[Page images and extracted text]
=-=-=-=-=

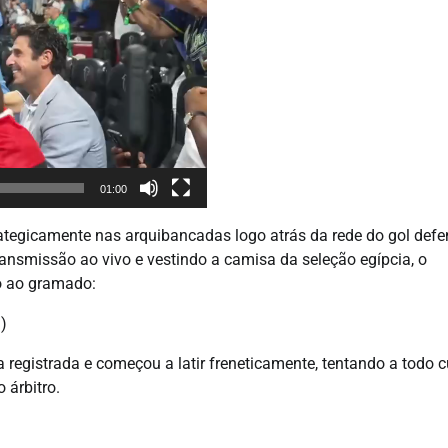
01:00
tegicamente nas arquibancadas logo atrás da rede do gol defe
ansmissão ao vivo e vestindo a camisa da seleção egípcia, o
o ao gramado:
!)
registrada e começou a latir freneticamente, tentando a todo c
 árbitro.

=-=-=-=-=

THE PROBLEM - Reproduce exactly the line containing "ansmissão ao vivo" and every line after it through the end of the records above, and nothing else.

FINAL ANSWER -
ansmissão ao vivo e vestindo a camisa da seleção egípcia, o
o ao gramado:
!)
registrada e começou a latir freneticamente, tentando a todo c
 árbitro.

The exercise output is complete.